Frances Hodgson Burnett

Sick today. After having lunch yesterday with friends at the Scuba Show in Long Beach (I was a scuba instructor in a past life), I spent a hellish hour in traffic, realizing that I had a fever and just wanting to get home so I could collapse. Spent the rest of the day in chills and wandering around the house half-delirious. Thankfully the fever broke last night, but now have a sore throat, which can only promise a cold in the next few days. So much for the end of my vacation.

I spent a couple of minutes this morning in the Secret Garden. Some colors are so vibrant that the color cannot be transferred onto an image.
Other things are starting to get overgrown, which is fine with me. I love the overgrown, wildness of a cottage garden. Taking photos and watching Annie relaxed in the grass and Xena hunting for bees, I completely forgot about my sore throat.

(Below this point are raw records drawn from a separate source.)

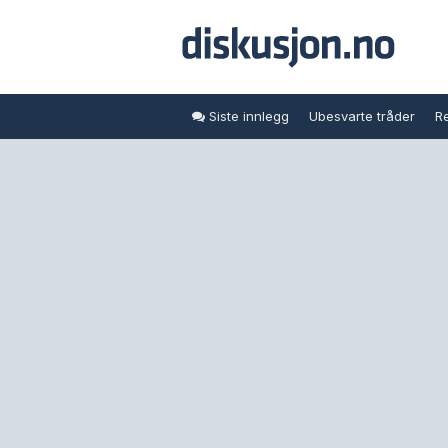
Siste innlegg
Ubesvarte tråder
Re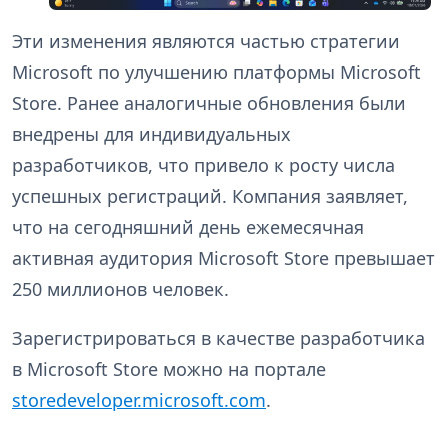
Эти изменения являются частью стратегии
Microsoft по улучшению платформы Microsoft
Store. Ранее аналогичные обновления были
внедрены для индивидуальных
разработчиков, что привело к росту числа
успешных регистраций. Компания заявляет,
что на сегодняшний день ежемесячная
активная аудитория Microsoft Store превышает
250 миллионов человек.
Зарегистрироваться в качестве разработчика
в Microsoft Store можно на портале
storedeveloper.microsoft.com
.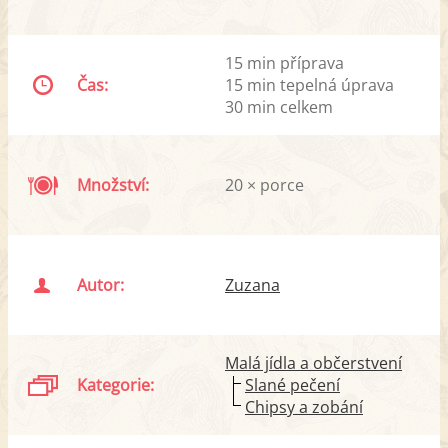
15 min příprava
Čas:
15 min tepelná úprava
30 min celkem
Množství:
20 × porce
Autor:
Zuzana
Malá jídla a občerstvení
Kategorie:
Slané pečení
Chipsy a zobání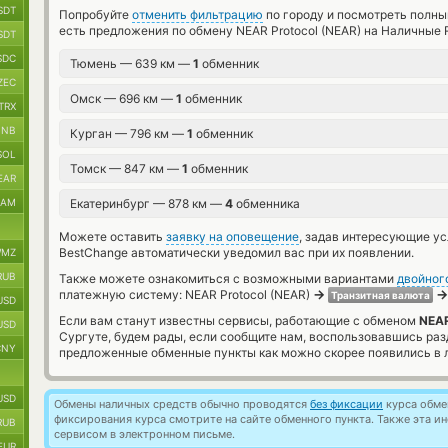
SDT
Попробуйте
отменить фильтрацию
по городу и посмотреть полны
есть предложения по обмену NEAR Protocol (NEAR) на Наличные 
SDT
SDC
Тюмень — 639 км —
1
обменник
ZEC
Омск — 696 км —
1
обменник
TRX
BNB
Курган — 796 км —
1
обменник
SOL
Томск — 847 км —
1
обменник
EAR
RAM
Екатеринбург — 878 км —
4
обменника
Можете оставить
заявку на оповещение
, задав интересующие у
BestChange автоматически уведомил вас при их появлении.
MZ
RUB
Также можете ознакомиться с возможными вариантами
двойног
→
→
платежную систему: NEAR Protocol (NEAR)
Транзитная валюта
USD
Если вам станут известны сервисы, работающие с обменом
NEAR
USD
Сургуте, будем рады, если сообщите нам, воспользовавшись раз
CNY
предложенные обменные пункты как можно скорее появились в л
USD
Обмены наличных средств обычно проводятся
без фиксации
курса обмен
фиксирования курса смотрите на сайте обменного пункта. Также эта 
RUB
сервисом в электронном письме.
EUR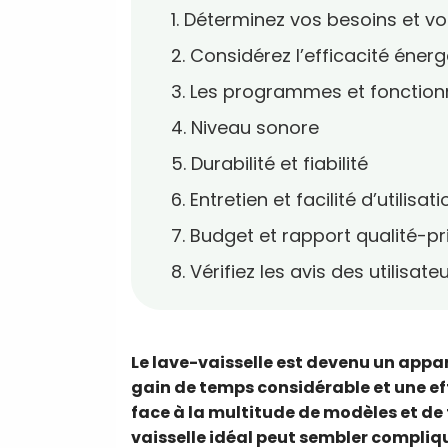
1. Déterminez vos besoins et v
2. Considérez l’efficacité éner
3. Les programmes et fonction
4. Niveau sonore
5. Durabilité et fiabilité
6. Entretien et facilité d’utilisati
7. Budget et rapport qualité-pr
8. Vérifiez les avis des utilisate
Le lave-vaisselle est devenu un appa
gain de temps considérable et une ef
face à la multitude de modèles et de 
vaisselle idéal peut sembler compliqu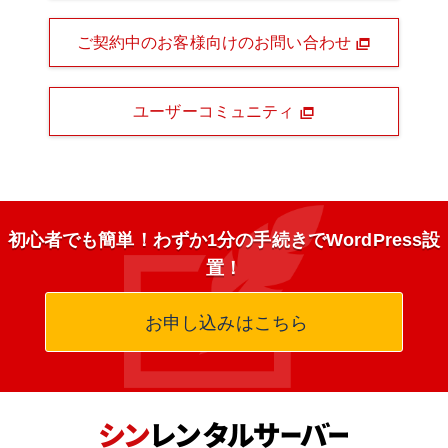
ご契約中のお客様向けのお問い合わせ
ユーザーコミュニティ
初心者でも簡単！わずか1分の手続きでWordPress設
置！
お申し込みはこちら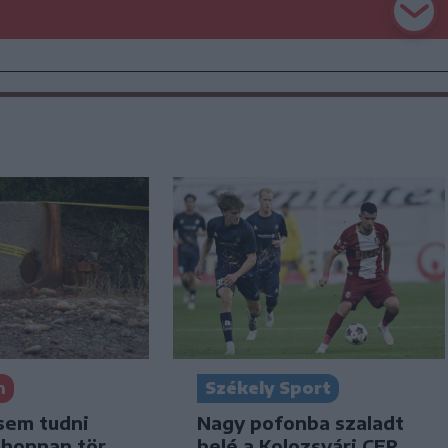
n
Székely Sport
sem tudni
Nagy pofonba szaladt
 honnan tör
belé a Kolozsvári CFR,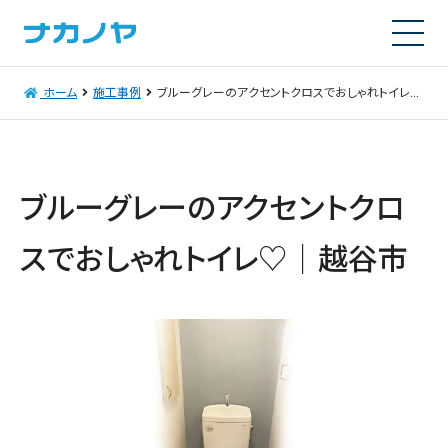
ホーム
施工事例
ブルーグレーのアクセントクロスでおしゃれトイレ♡｜越谷市
ブルーグレーのアクセントクロ
スでおしゃれトイレ♡｜越谷市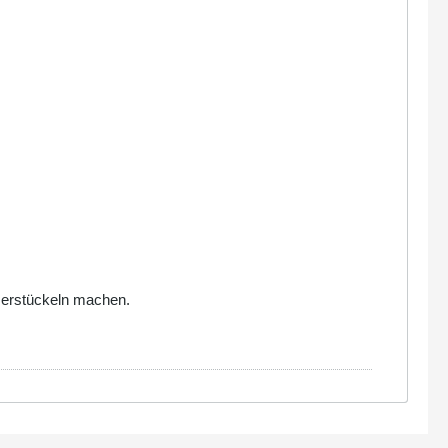
 zerstückeln machen.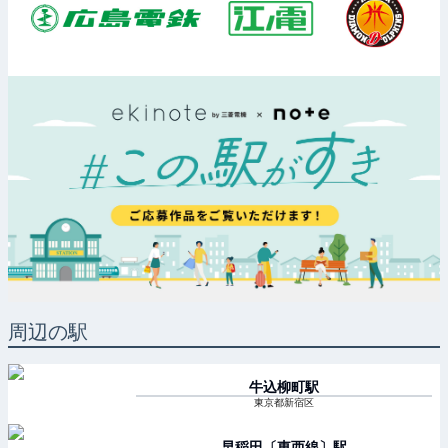
周辺の駅
牛込柳町
駅
東京都新宿区
早稲田〔東西線〕
駅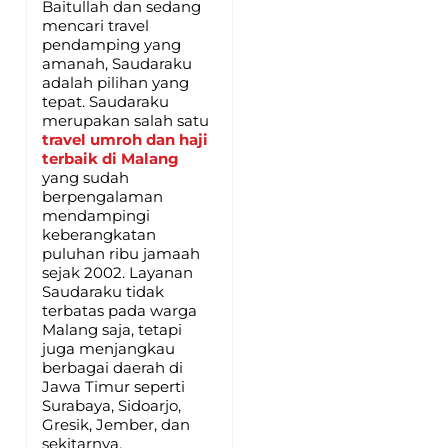
Baitullah dan sedang
mencari travel
pendamping yang
amanah, Saudaraku
adalah pilihan yang
tepat. Saudaraku
merupakan salah satu
travel umroh dan haji
terbaik di Malang
yang sudah
berpengalaman
mendampingi
keberangkatan
puluhan ribu jamaah
sejak 2002. Layanan
Saudaraku tidak
terbatas pada warga
Malang saja, tetapi
juga menjangkau
berbagai daerah di
Jawa Timur seperti
Surabaya, Sidoarjo,
Gresik, Jember, dan
sekitarnya.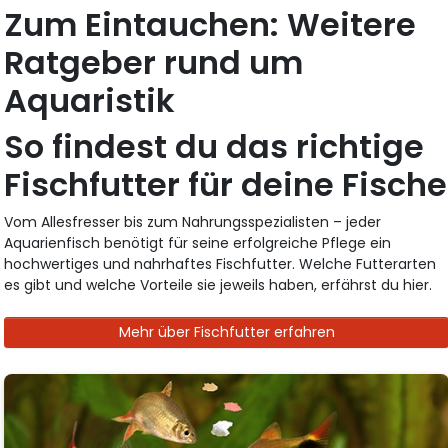
Zum Eintauchen: Weitere
Ratgeber rund um
Aquaristik
So findest du das richtige
Fischfutter für deine Fische
Vom Allesfresser bis zum Nahrungsspezialisten – jeder
Aquarienfisch benötigt für seine erfolgreiche Pflege ein
hochwertiges und nahrhaftes Fischfutter. Welche Futterarten
es gibt und welche Vorteile sie jeweils haben, erfährst du hier.
Mehr über Fischfutter erfahren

I started to do some minor research on Frances Hodgson Burnett, who wrote the book The Secret Garden in 1911. She was a prolific writer before she wrote her most famous work (she also wrote Little Lord Fauntleroy), and lived on an estate when she wrote The Secret Garden. But she also experienced her share of hardships and tragedies. After her father died when she was still a child, her family was forced to live in squalor in Manchester and later in Knoxville, TN. When she was eighteen, her mother died, leaving Frances to support her other siblings. Wisely, she turned to writing to make a living. Later, she divorced her first husband, and her son died in 1890 from consumption. Later, she would marry her business manager, but that marriage only lasted two years. I don't have all the details yet, but it makes me wonder how that all played into her writing her most famous book of all. I'm sufficiently intrigued, and I've ordered a copy of one biography to read more.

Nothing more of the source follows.